Stored records:
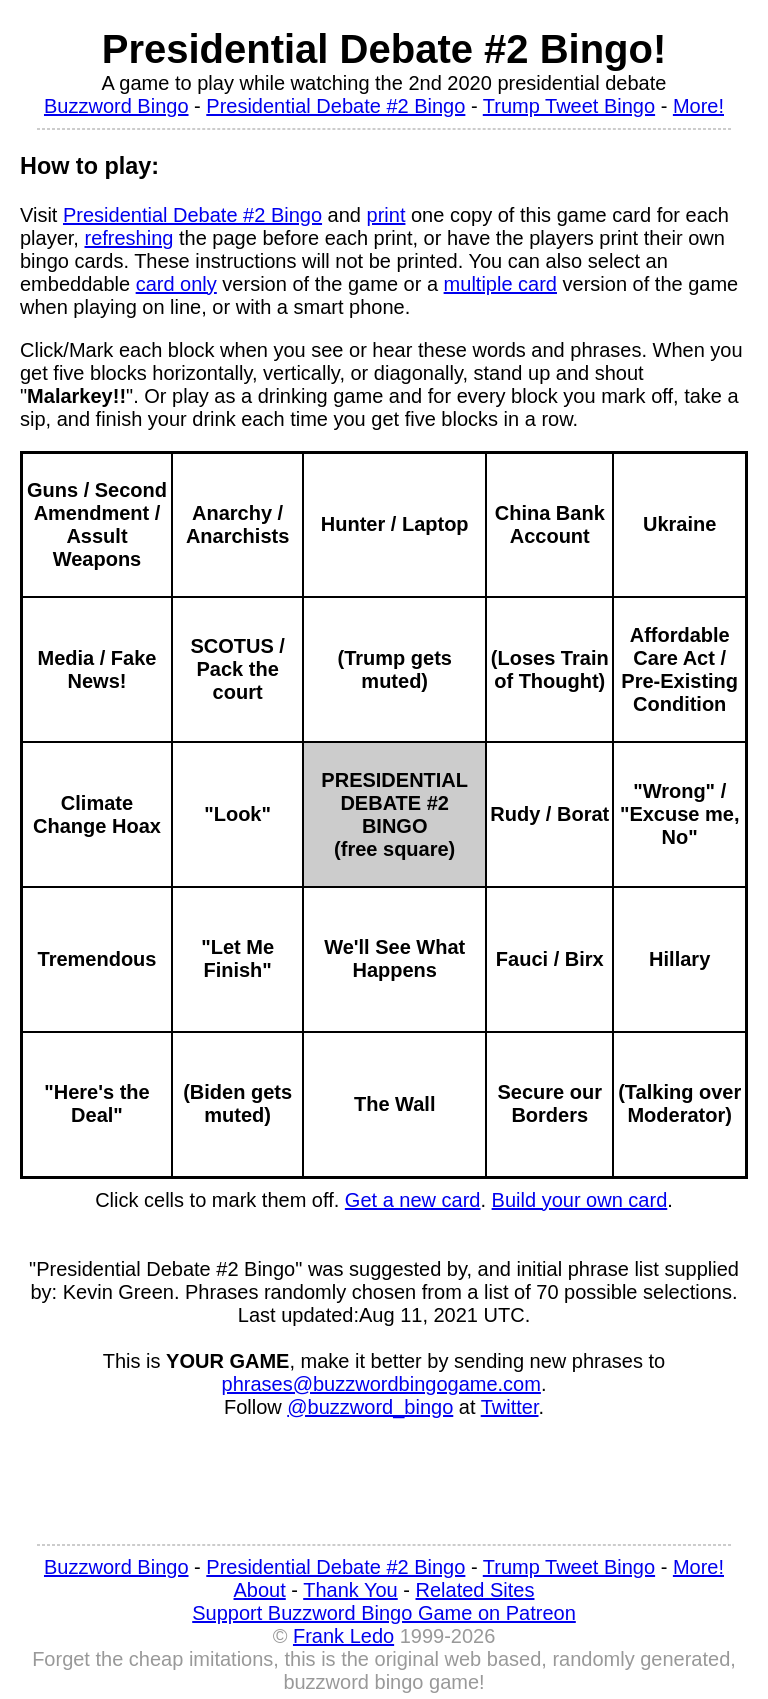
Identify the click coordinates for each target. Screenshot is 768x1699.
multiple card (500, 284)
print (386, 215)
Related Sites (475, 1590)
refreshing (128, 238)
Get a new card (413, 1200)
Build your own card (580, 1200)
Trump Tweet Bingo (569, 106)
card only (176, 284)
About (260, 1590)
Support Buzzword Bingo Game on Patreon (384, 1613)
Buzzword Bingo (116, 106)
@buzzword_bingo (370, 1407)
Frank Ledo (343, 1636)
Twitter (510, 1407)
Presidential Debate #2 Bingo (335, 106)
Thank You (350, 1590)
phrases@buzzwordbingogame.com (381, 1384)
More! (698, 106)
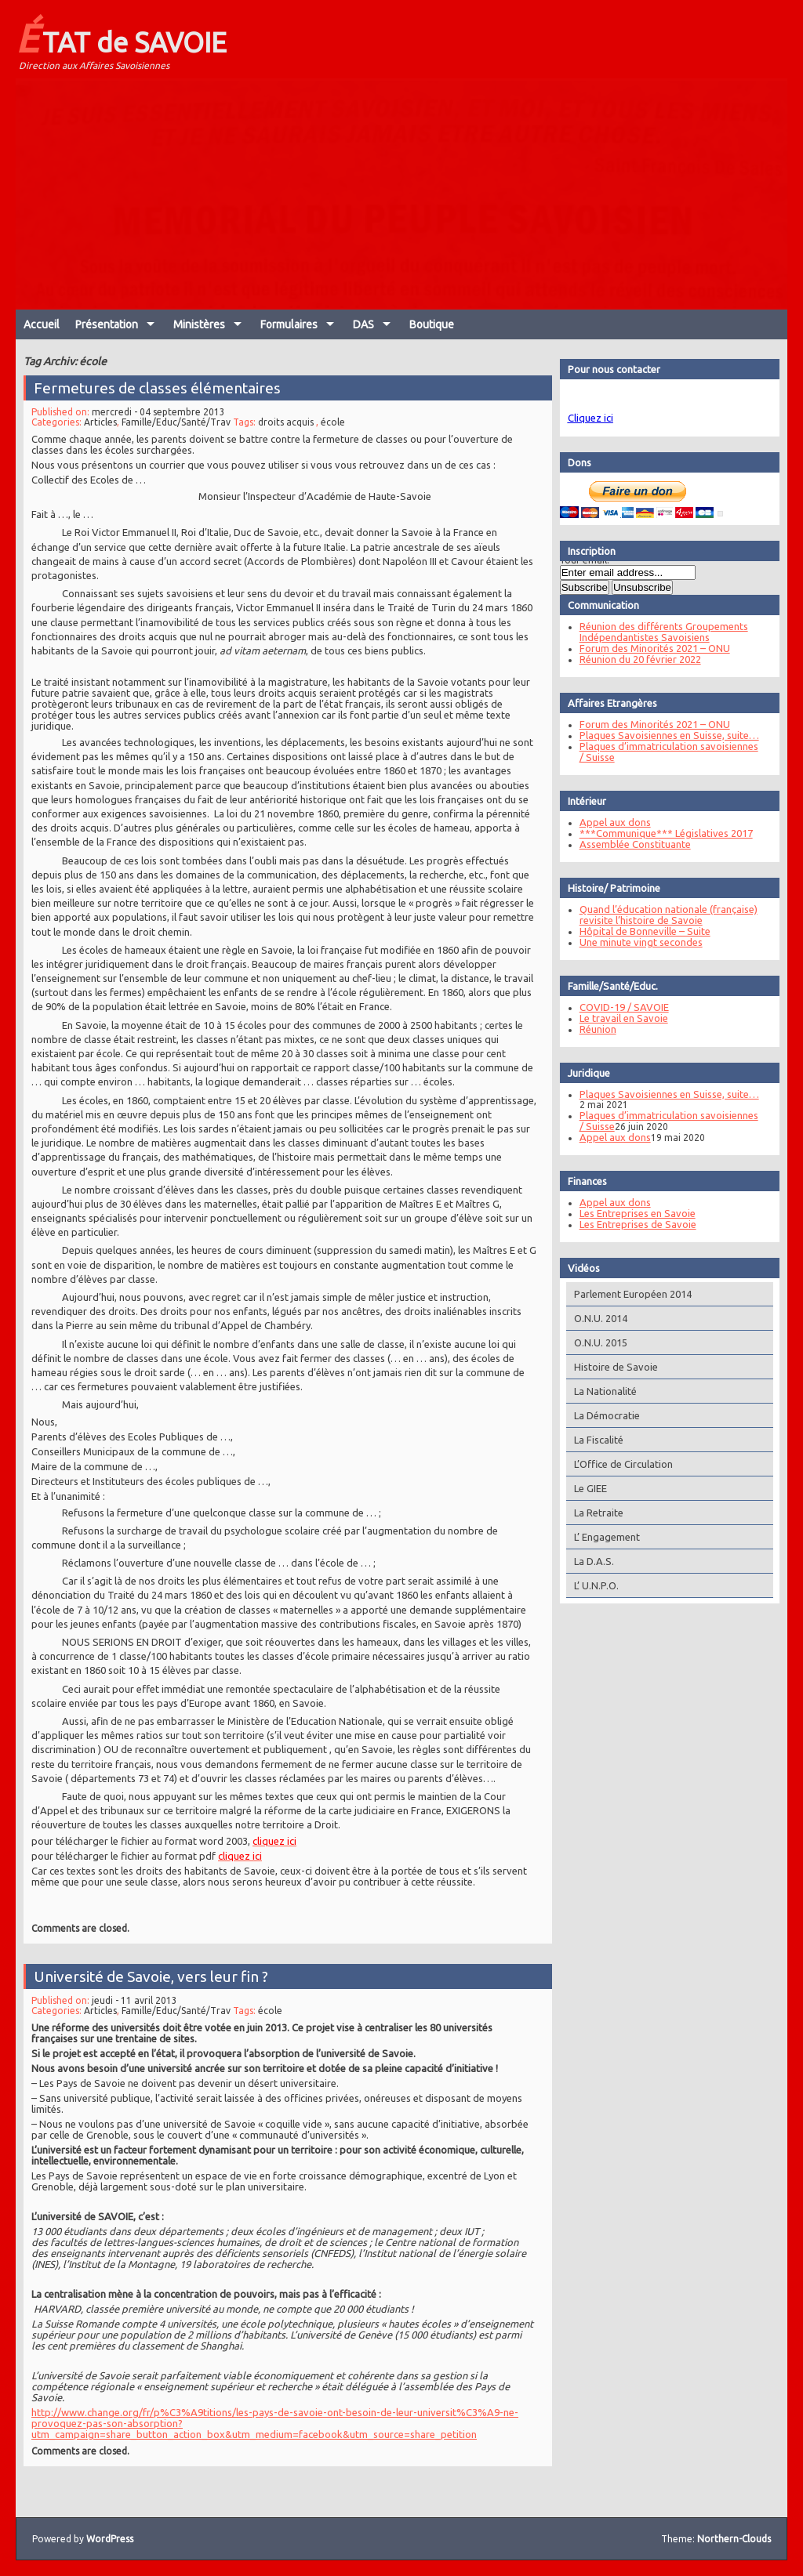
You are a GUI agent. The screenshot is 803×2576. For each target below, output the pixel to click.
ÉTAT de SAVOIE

#### Aim of the exercise:
Each line of the entries above that contains "card" must be copied into the answer.

#### Your solution:
multiple card (500, 284)
Get a new card (413, 1200)
Build your own card (580, 1200)
card only (176, 284)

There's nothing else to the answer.